Il tessuto imprenditoriale ne è uscito ferocemente ridimensionato, è diminuito il lavoro e sono peggiorate le sue condizioni: negli ultimi anni il 75% dei nuovi contratti di lavoro è a tempo determinato, sono stati ridimensionati i diritti dei lavoratori e le retribuzioni sono calate in modo sensibile. Impianti importanti della grande industria chimica e meccanica sorti nel Meridione negli anni della crescita economica sono stati ridimensionati o hanno chiuso: basti pensare alla Fiat di Termini Imerese, all'Italtel di Carini, alla grande chimica di Priolo ed Augusta. Sono stati definiti gli strumenti per far fronte alle crisi, ma i segni di inversione della tendenza a quella che la Svimez definì "desertificazione industriale" restano deboli. Industria 4.0. intrecciata alla strategia di specializzazione intelligente contenuta nel nuovo ciclo di programmazi e europea, può costituire un'occasione ma sarà difficile saltare sul treno in corsa se le istituzioni pubbliche non avranno la capacità di assumere un ruolo di guida dei processi innovativi.

La costruzione del futuro e la sfida dell'innovazione si intrecciano strettamente con la necessità di governare le situazioni esistenti, a partire dalla sofferenza sociale ed economica di coloro che rischiano di perdere il loro lavoro, le sicurezza edi vita è la stessa identità sociale. Per questo è utilissimo approfondire il quadro di difficoltà che l'inchiesta del Corriere ci offre. Per la Sicilia il lascito drammatico delle crisi industriali , per il pezzo che riguarda le vertenze aperte al Mise, riguarda 8 aziende e 15.625 addetti. Della Fiat abbiamo detto: la Bluetech di Termini Imerese che dovrebbe raccoglierne l'eredità ha difficoltà a far partire le produzione e sta rallentando il rientro in azienda dei lavoratori, fermi restendo i problemi in parti ancora non risolti dell'indotto. L'altra area siciliana di crisi complessa ( e quindi destinataria delle particolari provvidenze previste per questa tipologia di difficolta' produttiva), Gela, è interessata alla complessa vicenda della trasformazione in bio raffineria con significativi ritardi rispetto ai tempi previsti dall'accordo del novembre 2014.

Sono in particolare le imprese di quelle che erano le antiche partecipazioni di stato a subire i contraccolpi: si pensi all'Italtel di Carini nel settore elettronico o alle code problematiche connesse alla parziale ristrutturazione di alcune produzioni della ST microelectronics, in particolare il pezzo Micron.
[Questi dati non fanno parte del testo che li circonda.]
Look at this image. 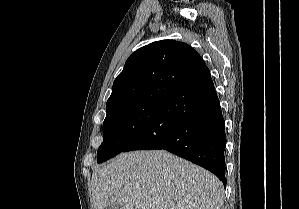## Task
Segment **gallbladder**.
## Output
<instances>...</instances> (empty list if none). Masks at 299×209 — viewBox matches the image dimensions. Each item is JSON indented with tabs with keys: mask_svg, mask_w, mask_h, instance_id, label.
<instances>
[{
	"mask_svg": "<svg viewBox=\"0 0 299 209\" xmlns=\"http://www.w3.org/2000/svg\"><path fill=\"white\" fill-rule=\"evenodd\" d=\"M105 209H124V208L121 206H118L116 204H112V205H109L108 207H106Z\"/></svg>",
	"mask_w": 299,
	"mask_h": 209,
	"instance_id": "1",
	"label": "gallbladder"
}]
</instances>
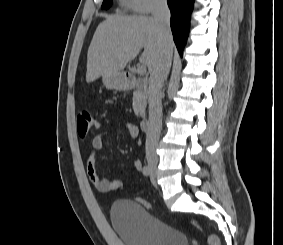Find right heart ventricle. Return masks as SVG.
Returning a JSON list of instances; mask_svg holds the SVG:
<instances>
[{"instance_id":"e07e8e85","label":"right heart ventricle","mask_w":283,"mask_h":245,"mask_svg":"<svg viewBox=\"0 0 283 245\" xmlns=\"http://www.w3.org/2000/svg\"><path fill=\"white\" fill-rule=\"evenodd\" d=\"M120 2L124 7L129 8V5L126 0H120Z\"/></svg>"}]
</instances>
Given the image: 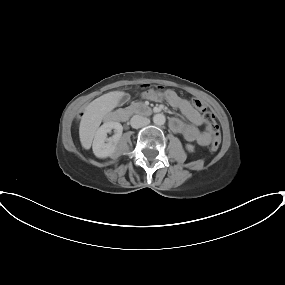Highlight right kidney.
Here are the masks:
<instances>
[{
	"mask_svg": "<svg viewBox=\"0 0 285 285\" xmlns=\"http://www.w3.org/2000/svg\"><path fill=\"white\" fill-rule=\"evenodd\" d=\"M115 130V135L112 138H107V133ZM123 132V127L118 122L109 121L104 123L97 131L93 140V153L98 158H107L114 155L116 145L120 140ZM108 143H105L107 142Z\"/></svg>",
	"mask_w": 285,
	"mask_h": 285,
	"instance_id": "obj_1",
	"label": "right kidney"
}]
</instances>
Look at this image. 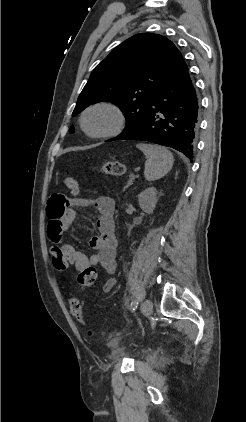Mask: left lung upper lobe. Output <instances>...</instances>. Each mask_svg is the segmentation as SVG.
<instances>
[{
	"label": "left lung upper lobe",
	"mask_w": 246,
	"mask_h": 422,
	"mask_svg": "<svg viewBox=\"0 0 246 422\" xmlns=\"http://www.w3.org/2000/svg\"><path fill=\"white\" fill-rule=\"evenodd\" d=\"M181 59L173 42L161 35L140 33L130 37L95 67L72 115L90 104L112 102L127 121L120 135L128 132L143 119L150 100ZM70 132H74L73 127Z\"/></svg>",
	"instance_id": "1"
}]
</instances>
A Palermo è ancora aperta la vertenza Fincantieri per lo sviluppo del sito produttivo del Cantiere Navale. I privati sono anche essi colpiti: per esempio la Selital di Carini, appartenente al gruppo Selcom, 110 lavoratori che si occupavano del collaudo e della produzione di apparati e sistemi elettronici e meccanici. Un'azienda di Catania,la Tecnis, ha giocato un ruolo significativo nel settore delle costruzioni ma è stata fortemente handicappata dalle vicende giudiziarie che hanno colpito una parte dei suoi azionisti. Grande riscontro mediatico hanno avuto le vicende di due call center : l'Almaviva -azienda leader nazionale del settore- che ha vissuto una lunga e drammatica vertenza relativa al sito di Palermo (ma anche a quello di Napoli). Vale la pena di soffermarsi su un settore che aveva suscitato aspettative positive , forse eccessive, all 'inizio del nuovo secolo.
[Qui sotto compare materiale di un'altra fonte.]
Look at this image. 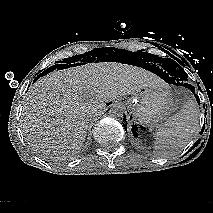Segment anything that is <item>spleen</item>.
<instances>
[{"label": "spleen", "instance_id": "spleen-1", "mask_svg": "<svg viewBox=\"0 0 213 213\" xmlns=\"http://www.w3.org/2000/svg\"><path fill=\"white\" fill-rule=\"evenodd\" d=\"M197 129L198 106L194 99H190L156 131L154 148L165 153L180 150Z\"/></svg>", "mask_w": 213, "mask_h": 213}]
</instances>
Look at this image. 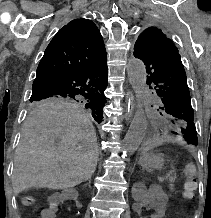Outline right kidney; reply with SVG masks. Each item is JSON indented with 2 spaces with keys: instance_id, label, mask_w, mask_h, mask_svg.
I'll use <instances>...</instances> for the list:
<instances>
[{
  "instance_id": "1",
  "label": "right kidney",
  "mask_w": 211,
  "mask_h": 218,
  "mask_svg": "<svg viewBox=\"0 0 211 218\" xmlns=\"http://www.w3.org/2000/svg\"><path fill=\"white\" fill-rule=\"evenodd\" d=\"M78 192L75 188H66L62 193H49L48 197V218H62L60 214L64 213L61 209L62 202H72L74 198H77Z\"/></svg>"
}]
</instances>
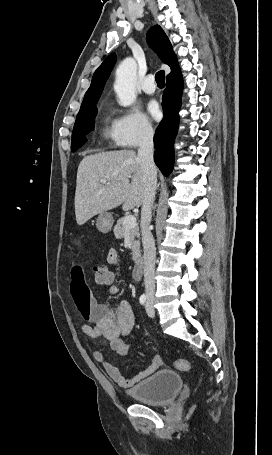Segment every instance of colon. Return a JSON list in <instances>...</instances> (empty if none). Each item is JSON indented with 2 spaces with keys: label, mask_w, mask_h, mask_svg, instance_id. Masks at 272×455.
<instances>
[{
  "label": "colon",
  "mask_w": 272,
  "mask_h": 455,
  "mask_svg": "<svg viewBox=\"0 0 272 455\" xmlns=\"http://www.w3.org/2000/svg\"><path fill=\"white\" fill-rule=\"evenodd\" d=\"M92 277L96 286H106L113 280L114 274L107 261L104 260L93 265ZM175 367L180 371H188L191 365L187 360L179 359L175 362Z\"/></svg>",
  "instance_id": "obj_1"
}]
</instances>
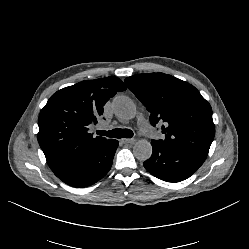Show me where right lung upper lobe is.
<instances>
[{
  "mask_svg": "<svg viewBox=\"0 0 249 249\" xmlns=\"http://www.w3.org/2000/svg\"><path fill=\"white\" fill-rule=\"evenodd\" d=\"M126 90L117 77L86 80L54 93L38 119V142L51 170L57 171L97 150L107 140L89 133L103 106L117 92Z\"/></svg>",
  "mask_w": 249,
  "mask_h": 249,
  "instance_id": "right-lung-upper-lobe-1",
  "label": "right lung upper lobe"
}]
</instances>
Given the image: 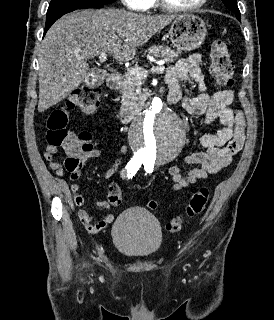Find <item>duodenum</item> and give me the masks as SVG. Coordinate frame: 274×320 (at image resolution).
Listing matches in <instances>:
<instances>
[{"label": "duodenum", "instance_id": "duodenum-1", "mask_svg": "<svg viewBox=\"0 0 274 320\" xmlns=\"http://www.w3.org/2000/svg\"><path fill=\"white\" fill-rule=\"evenodd\" d=\"M121 81L122 77L119 73H112L107 77L108 87L113 91L117 90L120 87ZM179 99L180 95L176 91L170 92L167 96V101L172 104L178 103ZM140 110L141 107H137L134 109L125 108L121 110L119 113L120 121L122 123L131 122L139 114Z\"/></svg>", "mask_w": 274, "mask_h": 320}]
</instances>
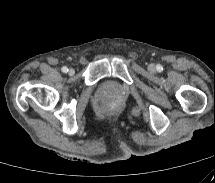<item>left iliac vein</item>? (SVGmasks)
I'll use <instances>...</instances> for the list:
<instances>
[{
    "mask_svg": "<svg viewBox=\"0 0 215 183\" xmlns=\"http://www.w3.org/2000/svg\"><path fill=\"white\" fill-rule=\"evenodd\" d=\"M148 68H149L150 71H154L155 70V66L153 64H150Z\"/></svg>",
    "mask_w": 215,
    "mask_h": 183,
    "instance_id": "4c4485c4",
    "label": "left iliac vein"
}]
</instances>
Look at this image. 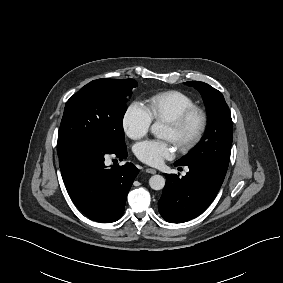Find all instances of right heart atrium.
<instances>
[{
	"label": "right heart atrium",
	"mask_w": 283,
	"mask_h": 283,
	"mask_svg": "<svg viewBox=\"0 0 283 283\" xmlns=\"http://www.w3.org/2000/svg\"><path fill=\"white\" fill-rule=\"evenodd\" d=\"M152 119L146 107L140 101L131 102L122 118V125L126 135L137 140L145 136L150 130Z\"/></svg>",
	"instance_id": "right-heart-atrium-1"
}]
</instances>
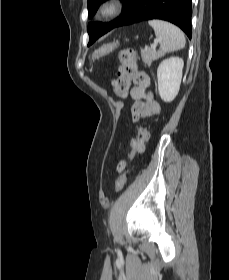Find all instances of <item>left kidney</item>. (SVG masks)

Si tratta di attività che hanno rapidamente perso di contenuto tecnologico innovativo e sono state vittime della mancanza di regolamentazione e dei processi di delocalizzazione attivati da aziende alla ricerca spasmodica del taglio dei costi. Lo stesso tipo di ragionamento vale per la catanese Qe' che ha licenziato tutto il personale. La vicenda dell'azienda etnea è ancora lungi dall'essere risolta, mentre per Almaviva si sono individuate soluzioni valide, ma che necessitano comunque di un sostegno pubblico sul versante dell'introduzione di regole che impediscano il ricatto al ribasso delle condizioni di gara imposto dalle committenti, la generalizzazione della clausola sociale per l'azienda che subentra nella commessa e politiche che disincentivino le delocalizzazioni. Viviamo nel pieno di un passaggio epocale - rivoluzione tecnologica, destabilizzazione degli equilibri mondiali, debolezza delle istituzioni democratiche- nella quale risulteranno pressoché inutilizzabili. i paradigmi economici, sociali e (se mi è consentita un'accezione positiva del sostantivo) ideologici che abbiamo conosciuto. La maggiore difficoltà sarà dover allo stesso tempo tentare di rimediare ai disastri determinati dalla crisi in aree come la Sicilia che hanno subito la destrutturazione dell'apparato industriale ereditato dagli Anni Settanta dello scorso secolo e dalle imprese fuggita dopo aver utilizzato i vantaggi fiscali e contributivi previsti dalla legislazione a vantaggio del Mezzogiorno; e contemporaneamente affrontare le opportunità offerte dal salto tecnologico in corso.

 Bisognerà, tornando alla metafora, saltare sul treno che sta già correndo, cercando di tirare a bordo anche i più deboli. Non tutto è immobile nella nostra Sicilia, non mi stanco mai di ripeterlo. Ci sono forze sociali, energie giovani, risorse che potrebbero cambiare il volto di questa terra; però vanno affrontati in modo deciso i problemi del lavoro che si rischia di perdere e il dramma conseguente all' incapacità di creare nuove occasioni di lavoro produttivo. La tragedia della Sicilia è il quasi 50% di giovani che non lavorano, lo scandalo delle risorse sprecate, l'incapacità dei politici di parlare ai bisogni delle persone, specialmente di chi e' più debole ed emarginato. Se non si affrontano queste priorità si continuerà a rifornire di carburante i peggiori demagoghi che vanno in giro suonando il piffero dell'antipolitica.